Monday, May 25, 2009

Another Decision Based Upon Lack of Finality of Order Under Review

In City of Marco Island v. Dumas (2D09-532), the Second DCA reviewed a decision of the county court, which was first reviewed by the circuit court.

The county court entered an order that the city correctly did not believe final (even though the county court judge believed it to be final). Therefore, the City moved and the county court judge entered a second order. The City timely appealed the second order. The appellee moved to dismiss the appeal and argued the first order was the appealable order. The circuit court agreed and dismissed the appeal. The circuit court believed it was a final order that "left no judicial labor to be done "except the execution of the judgment."

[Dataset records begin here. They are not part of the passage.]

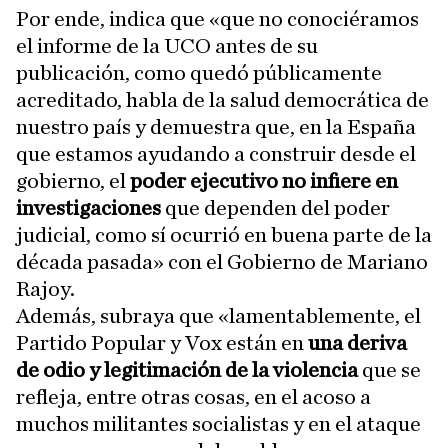
Por ende, indica que «que no conociéramos
el informe de la UCO antes de su
publicación, como quedó públicamente
acreditado, habla de la salud democrática de
nuestro país y demuestra que, en la España
que estamos ayudando a construir desde el
gobierno, el
poder ejecutivo no infiere en
investigaciones
que dependen del poder
judicial, como sí ocurrió en buena parte de la
década pasada» con el Gobierno de Mariano
Rajoy.
Además, subraya que «lamentablemente, el
Partido Popular y Vox están en
una deriva
de odio y legitimación de la violencia
que se
refleja, entre otras cosas, en el acoso a
muchos militantes socialistas y en el ataque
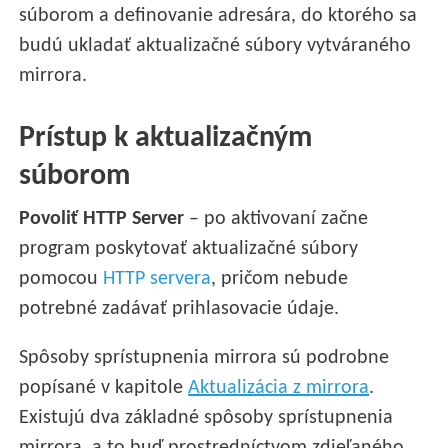
súborom a definovanie adresára, do ktorého sa
budú ukladať aktualizačné súbory vytváraného
mirrora.
Prístup k aktualizačným
súborom
Povoliť HTTP Server
– po aktivovaní začne
program poskytovať aktualizačné súbory
pomocou
HTTP servera
, pričom nebude
potrebné zadávať prihlasovacie údaje.
Spôsoby sprístupnenia mirrora sú podrobne
popísané v kapitole
Aktualizácia z mirrora
.
Existujú dva základné spôsoby sprístupnenia
mirrora, a to buď prostredníctvom zdieľaného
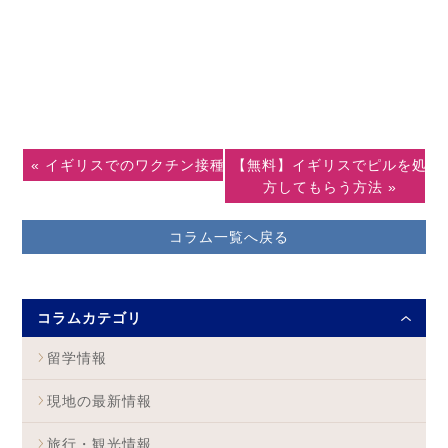
« イギリスでのワクチン接種
【無料】イギリスでピルを処
方してもらう方法 »
コラム一覧へ戻る
コラムカテゴリ
留学情報
現地の最新情報
旅行・観光情報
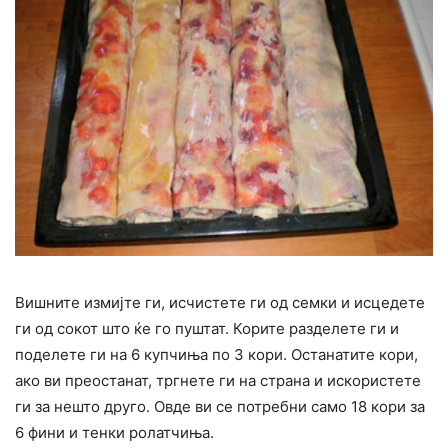
Вишните измијте ги, исчистете ги од семки и исцедете
ги од сокот што ќе го пуштат. Корите разделете ги и
поделете ги на 6 купчиња по 3 кори. Останатите кори,
ако ви преостанат, тргнете ги на страна и искористете
ги за нешто друго. Овде ви се потребни само 18 кори за
6 фини и тенки ролатчиња.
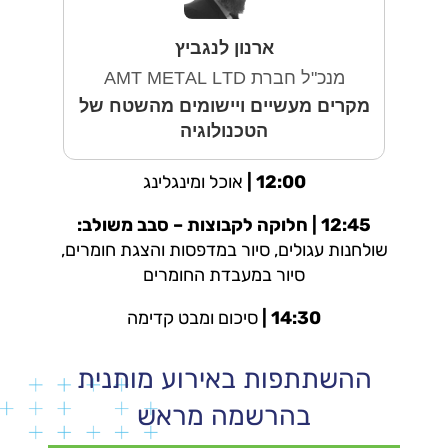
ארנון לנגביץ
מנכ"ל חברת AMT METAL LTD
מקרים מעשיים ויישומים מהשטח של
הטכנולוגיה
12:00 |
אוכל ומינגלינג
12:45 |
חלוקה לקבוצות – סבב משולב:
שולחנות עגולים, סיור במדפסות והצגת חומרים,
סיור במעבדת החומרים
14:30 |
סיכום ומבט קדימה
ההשתתפות באירוע מותנית
בהרשמה מראש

It relied on McGurn v. Scott, 596 So. 2d 1042 (Fla. 1992), and Rollins Fruit Co., Inc. v. Wilson, 923 So. 2d 516 (Fla. 2d DCA 2005). In McGurn, the trial court entered an order entitled "final judgment" that reserved the right to award prejudgment interest. As the court stated: "Therefore, the issue before this Court is whether a trial court may issue a final appealable order while reserving jurisdiction to award prejudgment interest." 596 So. 2d at 1043. The court then explained: "It is well settled that a judgment attains the degree of finality necessary to support an appeal when it adjudicates the merits of the cause and disposes of the action between the parties, leaving no judicial labor to be done except the execution of the judgment." Id. Obviously, what the circuit court overlooked in this case is the fact that the October order did not expressly adjudicate the merits of the enforcement proceeding or dispose of the action; it merely entered a legal ruling as to an issue in the case. It is comparable to the order granting a motion to dismiss that this court held to be nonfinal in Rollins Fruit, 923 So. 2d 516, which is the other case that the circuit court cited in support of its order of dismissal. It is also comparable to an order granting summary judgment, which is not appealable. See Cardiothoracic & Vascular Surgery, P.A. v. W. Fla. Reg'l, 993 So. 2d 1060 (Fla. 1st DCA 2008). The order entered in October was a nonfinal, nonappealable order. The City properly requested the county court to enter a final appealable order based on the reasoning of that order and it has filed a timely appeal from that order. Petition for writ of mandamus granted with instructions to reinstate appeal from county court.